That has everything to do with his lack of a solid persona. While his fans appreciate his amazing athletic ability, they don’t love him. Like a “Superfly” Jimmy Snuka, he’ll never be remembered for an angle or a promo. Instead he’ll be immortalized as more a top-notch worker and a victim of others than anything enigmatic.
Snuka got a coconut busted over his head more than 25 years ago and the world still remembers.
How long till Kingston is a victim of such a folly?
In the prime of his career, the time is now to make Kingston into what his legacy deserves.
Here’s an idea: make him a heel. Not just any type of heel either. Craft the smiling and pure Kingston into a womanizing piece of garbage with a penchant for bling. Think of Kingston as wrestling’s version of rappers 2Chainz and Sean Combs. An arrogant, but undeniably successful mogul. During promos, Kingston can rock expensive glasses and pinky rings. Hell, he may even shave his signature dreads. Either way, he’d have the look of a top-level executive. And with some polish, he’d become a silver-tongued devil on the stick. A convinced, emotionless straight-shooter who makes his own chances after nearly a decade of being passed over.

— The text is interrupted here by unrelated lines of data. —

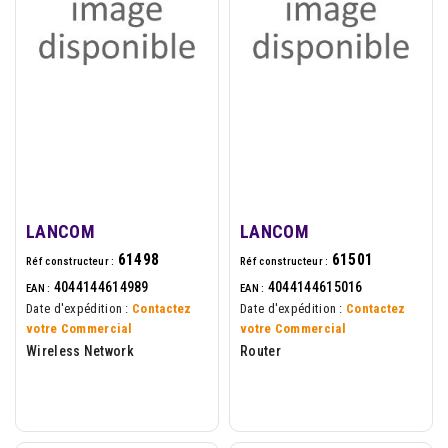
LANCOM
LANCOM
61498
61501
Réf constructeur :
Réf constructeur :
4044144614989
4044144615016
EAN :
EAN :
Date d'expédition :
Contactez
Date d'expédition :
Contactez
votre Commercial
votre Commercial
Wireless Network
Router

Think CM Punk had things to get off his chest? Imagine how much steam Kingston has inside that heart of his.
In the ring, he’ll get grittier. No more top rope splashes or crazy stuff. Only on pay per views, when it’s fiscally responsible, he’ll say. Instead, he’ll develop a sit-out Powerbomb for smaller guys and a screaming, running STO for larger opponents. Both moves could transition beautifully into a neck-focused submission like the Rings of Saturn or the Dragon Sleeper. During PPVs, he’ll mix in his old stuff and deliver the type of matches even his haters will appreciate.
It gets better. Because he is a mogul, he’ll need a PR person. Someone focused on making sure his investments are sound ones and someone who can talk for him and even get involved in his matches when the time comes. Someone who is clear that her one job is to protect his reputation, his brand.
Not only is Niedhart the best female worker in the WWE, just like Kingston, she’s being wasted away.To see her with Great Khali is beyond sickening. The last real worker in the Hart family, she deserves a better fate than this. Put her in some thick-rimmed glasses, a sexy pants suit, a bun in her hair and an iPad to keep track of The King’s “to do” list and you have an awesome personal assistant.
At any rate, Kingston and Niedhart deserve so much more than what they have now, nothing. They’ve had face runs of various levels of success and now seems as good a time as ever to see how the grain flows on the other side.